Sur ce passage de l'Evangile : « Deux femmes moudront ensemble, on prendra l'une et on laissera l'autre?... »

- « Nous faisons notre petit commerce ensemble, je verrai bien que vous ne pouvez pas moudre le blé toute seule, alors je viendrai vous chercher... Veillez donc, car vous ne savez pas à quelle heure doit venir votre Seigneur". »
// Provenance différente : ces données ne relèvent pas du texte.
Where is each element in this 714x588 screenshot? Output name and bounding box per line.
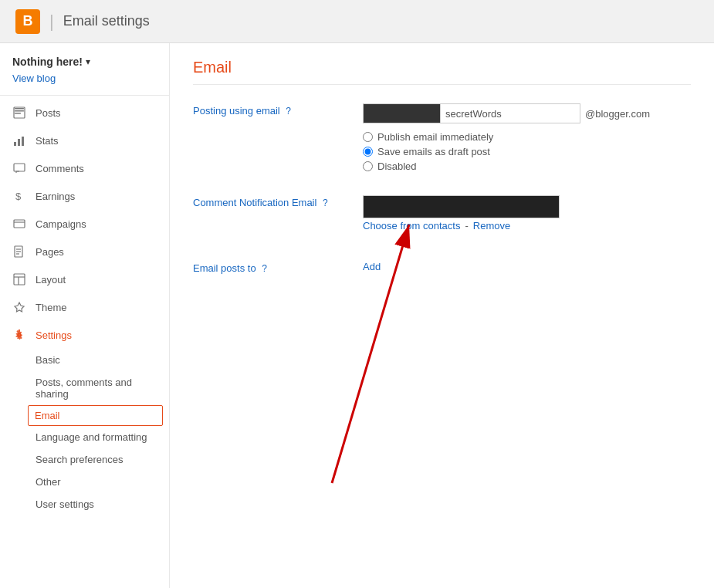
comments-icon	[12, 161, 26, 175]
svg-text:$: $	[15, 191, 22, 202]
radio-disabled[interactable]: Disabled	[363, 161, 691, 172]
blog-selector[interactable]: Nothing here! ▾	[0, 49, 169, 73]
campaigns-icon	[12, 217, 26, 231]
theme-icon	[12, 300, 26, 314]
settings-icon	[12, 328, 26, 342]
earnings-icon: $	[12, 189, 26, 203]
radio-disabled-label: Disabled	[377, 161, 417, 172]
svg-rect-7	[14, 164, 25, 171]
email-address-row: @blogger.com	[363, 103, 691, 123]
radio-disabled-input[interactable]	[363, 161, 373, 171]
comment-notification-help-icon[interactable]: ?	[323, 198, 328, 208]
topbar-divider: |	[49, 12, 54, 32]
sidebar-item-theme[interactable]: Theme	[0, 293, 169, 321]
comment-notification-label: Comment Notification Email	[193, 197, 316, 208]
posting-email-label-container: Posting using email ?	[193, 103, 347, 117]
sidebar: Nothing here! ▾ View blog Posts Stats	[0, 43, 170, 588]
stats-icon	[12, 133, 26, 147]
remove-link[interactable]: Remove	[473, 220, 510, 231]
layout-icon	[12, 272, 26, 286]
comment-notification-label-container: Comment Notification Email ?	[193, 195, 347, 208]
posting-email-section: Posting using email ? @blogger.com Publi…	[193, 103, 691, 172]
comment-notification-section: Comment Notification Email ? Choose from…	[193, 195, 691, 238]
radio-publish-immediately-label: Publish email immediately	[377, 131, 493, 143]
sidebar-label-layout: Layout	[36, 274, 66, 286]
email-posts-help-icon[interactable]: ?	[262, 263, 267, 274]
add-email-posts-link[interactable]: Add	[363, 261, 381, 272]
posts-icon	[12, 106, 26, 120]
submenu-item-user-settings[interactable]: User settings	[0, 493, 169, 515]
radio-publish-immediately-input[interactable]	[363, 132, 373, 142]
radio-group-publish: Publish email immediately Save emails as…	[363, 131, 691, 172]
radio-save-draft-input[interactable]	[363, 147, 373, 157]
radio-publish-immediately[interactable]: Publish email immediately	[363, 131, 691, 143]
posting-email-content: @blogger.com Publish email immediately S…	[363, 103, 691, 172]
dropdown-arrow-icon: ▾	[86, 56, 90, 67]
email-posts-content: Add	[363, 261, 691, 272]
svg-rect-15	[14, 274, 25, 285]
page-title: Email	[193, 59, 691, 85]
comment-notification-content: Choose from contacts - Remove	[363, 195, 691, 238]
email-display-redacted	[363, 195, 560, 218]
sidebar-divider	[0, 95, 169, 96]
comment-notification-links: Choose from contacts - Remove	[363, 220, 691, 231]
sidebar-item-posts[interactable]: Posts	[0, 99, 169, 127]
submenu-item-search[interactable]: Search preferences	[0, 448, 169, 471]
svg-rect-1	[15, 110, 24, 112]
choose-contacts-link[interactable]: Choose from contacts	[363, 220, 460, 231]
svg-rect-0	[15, 108, 24, 110]
sidebar-item-comments[interactable]: Comments	[0, 154, 169, 182]
svg-rect-6	[22, 137, 24, 146]
svg-rect-9	[14, 220, 25, 228]
svg-rect-2	[15, 113, 21, 114]
content-area: Email Posting using email ? @blogger.com	[170, 43, 714, 588]
view-blog-link[interactable]: View blog	[0, 73, 169, 92]
submenu-item-language[interactable]: Language and formatting	[0, 426, 169, 448]
topbar-title: Email settings	[63, 13, 150, 29]
sidebar-item-campaigns[interactable]: Campaigns	[0, 210, 169, 238]
email-domain-label: @blogger.com	[580, 105, 655, 123]
email-posts-label: Email posts to	[193, 262, 256, 274]
submenu-item-other[interactable]: Other	[0, 471, 169, 493]
svg-rect-4	[14, 142, 16, 146]
email-prefix-field	[363, 103, 440, 123]
posting-email-help-icon[interactable]: ?	[286, 106, 291, 117]
sidebar-label-campaigns: Campaigns	[36, 218, 86, 230]
links-separator: -	[465, 220, 468, 231]
email-posts-section: Email posts to ? Add	[193, 261, 691, 274]
sidebar-item-earnings[interactable]: $ Earnings	[0, 182, 169, 210]
submenu-item-email[interactable]: Email	[28, 405, 163, 426]
sidebar-label-theme: Theme	[36, 302, 66, 313]
sidebar-label-earnings: Earnings	[36, 191, 75, 202]
app-window: B | Email settings Nothing here! ▾ View …	[0, 0, 714, 588]
sidebar-label-stats: Stats	[36, 135, 59, 147]
main-layout: Nothing here! ▾ View blog Posts Stats	[0, 43, 714, 588]
sidebar-label-posts: Posts	[36, 107, 61, 119]
email-posts-label-container: Email posts to ?	[193, 261, 347, 274]
sidebar-item-pages[interactable]: Pages	[0, 238, 169, 265]
blogger-logo: B	[15, 9, 40, 34]
posting-email-label: Posting using email	[193, 105, 280, 117]
sidebar-item-layout[interactable]: Layout	[0, 265, 169, 293]
svg-rect-5	[18, 139, 20, 146]
submenu-item-basic[interactable]: Basic	[0, 349, 169, 371]
radio-save-draft-label: Save emails as draft post	[377, 146, 490, 157]
sidebar-label-settings: Settings	[36, 329, 72, 341]
blog-name: Nothing here!	[12, 56, 83, 68]
sidebar-label-comments: Comments	[36, 163, 84, 174]
email-secret-field[interactable]	[440, 103, 580, 123]
topbar: B | Email settings	[0, 0, 714, 43]
sidebar-item-stats[interactable]: Stats	[0, 127, 169, 154]
radio-save-draft[interactable]: Save emails as draft post	[363, 146, 691, 157]
pages-icon	[12, 245, 26, 259]
sidebar-label-pages: Pages	[36, 246, 64, 258]
sidebar-item-settings[interactable]: Settings	[0, 321, 169, 349]
submenu-item-posts-comments[interactable]: Posts, comments and sharing	[0, 371, 169, 405]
Elle me rappelait souvent que nous étions comme deux associés. Qu'importe que l'un soit incapable ? Du moment qu'ils ne se séparent pas ils auront part un jour aux mêmes bénéfices.

Dans sa comparaison du petit oiseau sur le bord du cloître attendant l'Aigle Divin et ne cessant de le regarder en l'aimant, ma chère petite Thérèse me disait toujours qu'elle ne se figurait pas être seule, mais qu'il y avait deux petits oiseaux?...

2

Elle s'efforçait de m'inculquer la pauvreté d'esprit et de coeur par des paroles comme celle-ci :

« Bobonne, il faut qu'elle se tienne dans sa position, qu'elle n'essaie pas d'être grande dame, jamais ! »
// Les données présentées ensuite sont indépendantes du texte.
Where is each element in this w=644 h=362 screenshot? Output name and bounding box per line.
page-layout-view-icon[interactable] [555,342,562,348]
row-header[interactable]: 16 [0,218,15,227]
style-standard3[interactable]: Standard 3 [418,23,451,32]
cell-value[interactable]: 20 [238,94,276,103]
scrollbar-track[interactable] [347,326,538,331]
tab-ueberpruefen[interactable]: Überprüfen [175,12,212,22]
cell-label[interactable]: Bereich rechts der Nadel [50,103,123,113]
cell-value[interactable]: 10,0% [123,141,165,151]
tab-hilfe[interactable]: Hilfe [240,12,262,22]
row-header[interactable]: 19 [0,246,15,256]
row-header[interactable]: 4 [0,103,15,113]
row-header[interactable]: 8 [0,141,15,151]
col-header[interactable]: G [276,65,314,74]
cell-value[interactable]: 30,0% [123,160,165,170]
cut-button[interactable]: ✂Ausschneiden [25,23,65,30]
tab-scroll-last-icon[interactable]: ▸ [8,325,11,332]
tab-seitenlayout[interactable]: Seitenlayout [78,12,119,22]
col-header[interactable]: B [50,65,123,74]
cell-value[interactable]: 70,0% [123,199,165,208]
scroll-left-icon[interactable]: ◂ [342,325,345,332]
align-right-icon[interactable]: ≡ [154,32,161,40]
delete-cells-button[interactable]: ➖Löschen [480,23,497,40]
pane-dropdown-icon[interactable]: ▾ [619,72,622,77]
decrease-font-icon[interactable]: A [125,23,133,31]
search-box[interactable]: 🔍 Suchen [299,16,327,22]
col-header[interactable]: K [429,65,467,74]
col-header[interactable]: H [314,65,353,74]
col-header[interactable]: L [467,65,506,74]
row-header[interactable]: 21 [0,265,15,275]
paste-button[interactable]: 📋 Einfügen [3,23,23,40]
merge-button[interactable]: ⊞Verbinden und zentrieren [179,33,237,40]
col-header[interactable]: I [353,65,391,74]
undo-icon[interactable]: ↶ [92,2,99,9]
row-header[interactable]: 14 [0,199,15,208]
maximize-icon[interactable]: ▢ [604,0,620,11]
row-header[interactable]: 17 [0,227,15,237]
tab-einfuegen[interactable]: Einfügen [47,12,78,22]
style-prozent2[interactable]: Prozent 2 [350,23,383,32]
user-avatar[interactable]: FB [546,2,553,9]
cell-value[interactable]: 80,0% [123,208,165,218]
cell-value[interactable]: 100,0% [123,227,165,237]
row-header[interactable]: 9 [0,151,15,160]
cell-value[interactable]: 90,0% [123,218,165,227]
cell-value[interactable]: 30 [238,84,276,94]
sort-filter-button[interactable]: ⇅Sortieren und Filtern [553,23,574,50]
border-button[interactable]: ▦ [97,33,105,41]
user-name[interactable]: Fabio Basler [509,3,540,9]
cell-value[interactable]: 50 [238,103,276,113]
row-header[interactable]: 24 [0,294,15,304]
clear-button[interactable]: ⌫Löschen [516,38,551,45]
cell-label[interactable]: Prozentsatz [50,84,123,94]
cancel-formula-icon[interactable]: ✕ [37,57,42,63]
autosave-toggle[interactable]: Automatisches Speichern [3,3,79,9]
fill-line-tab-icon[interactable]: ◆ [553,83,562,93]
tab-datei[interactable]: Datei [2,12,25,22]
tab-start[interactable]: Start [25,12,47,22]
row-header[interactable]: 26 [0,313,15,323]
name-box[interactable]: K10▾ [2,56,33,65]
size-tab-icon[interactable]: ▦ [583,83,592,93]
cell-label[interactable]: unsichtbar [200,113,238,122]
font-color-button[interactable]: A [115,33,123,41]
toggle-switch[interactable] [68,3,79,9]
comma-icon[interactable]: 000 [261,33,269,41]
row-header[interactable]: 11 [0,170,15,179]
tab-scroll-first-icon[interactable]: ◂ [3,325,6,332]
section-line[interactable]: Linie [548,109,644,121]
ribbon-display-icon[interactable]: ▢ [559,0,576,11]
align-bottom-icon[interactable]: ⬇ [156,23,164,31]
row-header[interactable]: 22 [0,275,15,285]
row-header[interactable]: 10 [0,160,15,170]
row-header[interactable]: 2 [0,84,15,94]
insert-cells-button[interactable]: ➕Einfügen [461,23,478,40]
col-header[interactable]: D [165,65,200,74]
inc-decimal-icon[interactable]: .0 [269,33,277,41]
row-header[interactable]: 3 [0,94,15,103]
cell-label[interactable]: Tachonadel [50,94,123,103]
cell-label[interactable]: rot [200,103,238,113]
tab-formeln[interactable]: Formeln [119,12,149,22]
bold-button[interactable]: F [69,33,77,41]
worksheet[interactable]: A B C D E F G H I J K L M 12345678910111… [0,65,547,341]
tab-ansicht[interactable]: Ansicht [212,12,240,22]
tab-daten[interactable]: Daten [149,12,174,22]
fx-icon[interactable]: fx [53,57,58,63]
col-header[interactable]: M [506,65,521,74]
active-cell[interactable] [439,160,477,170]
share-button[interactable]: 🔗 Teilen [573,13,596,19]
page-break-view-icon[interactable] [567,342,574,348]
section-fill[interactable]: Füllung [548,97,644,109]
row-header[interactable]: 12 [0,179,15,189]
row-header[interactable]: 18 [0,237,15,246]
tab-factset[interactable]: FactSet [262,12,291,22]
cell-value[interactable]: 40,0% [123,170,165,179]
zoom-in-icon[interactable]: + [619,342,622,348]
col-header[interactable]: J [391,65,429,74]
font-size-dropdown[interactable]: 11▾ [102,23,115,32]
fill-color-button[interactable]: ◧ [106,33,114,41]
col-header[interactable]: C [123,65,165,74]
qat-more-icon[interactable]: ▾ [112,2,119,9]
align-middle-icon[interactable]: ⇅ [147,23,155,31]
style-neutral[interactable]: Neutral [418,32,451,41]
Et comme il me restait à réciter une Petite Heure de mon Office, elle dit d'un ton enfantin :

- « Allez dire None. Et rappelez-vous que vous êtes une toute petite none, la dernière des nones ! »

3

-  Vous allez donc me quitter !

« Oh ! pas d'une semelle ! »

Et, reprenant mon thème favori : - « Croyez-vous que je puis encore espérer être avec vous au Ciel ? Cela me semble impossible, c'est comme si on faisait concourir un petit manchot pour attraper ce qui se trouve au haut d'un mât de cocagne... »
- « Oui, mais ! s'il se trouve là un géant qui prend le petit manchot sur son bras, l'élève bien haut et lui donne lui-même l'objet désiré !
           C'est comme cela que le bon Dieu fera avec vous, mais il ne faut pas vous en occuper, il faut dire au bon Dieu : "Je sais bien que je ne serai jamais digne de ce que j'espère, mais je vous tends la main comme une petite mendiante et je suis sûre que vous m'exaucerez pleinement, car vous êtes si bon !...»

 

8 Août

-  Si, quand vous serez partie on écrit votre petite vie, moi je voudrais bien m'en aller avant... le croyez-vous ?
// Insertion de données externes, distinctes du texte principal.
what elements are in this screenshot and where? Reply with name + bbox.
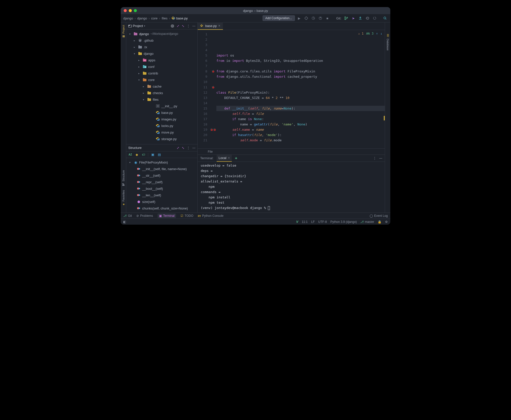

« Oui, je le crois, mais il ne faudra pas perdre patience... regardez, moi, comme je suis mignonne, il faudra que vous fassiez comme cela. »

 

Août

1

Ma chère petite soeur s'efforçait en toute rencontre de me détacher de moi-même et comparait notre course à celle des deux petits enfants que représente une image. Elle, s'en allait dégagée de tout, ne portant qu'une seule tunique, n'ayant rien à ses mains, sinon sa petite soeur qu'elle entraîne. - Celle-ci fait résistance, il lui faut cueillir des fleurs, s'embar­rasser d'un gros bouquet sans laisser libre une seule de ses mains.

2

Un jour elle me conta cette histoire allégorique :

« Il y avait une fois une demoiselle possédant des riches­ses qui rendent injuste et auxquelles elle attachait beaucoup de prix.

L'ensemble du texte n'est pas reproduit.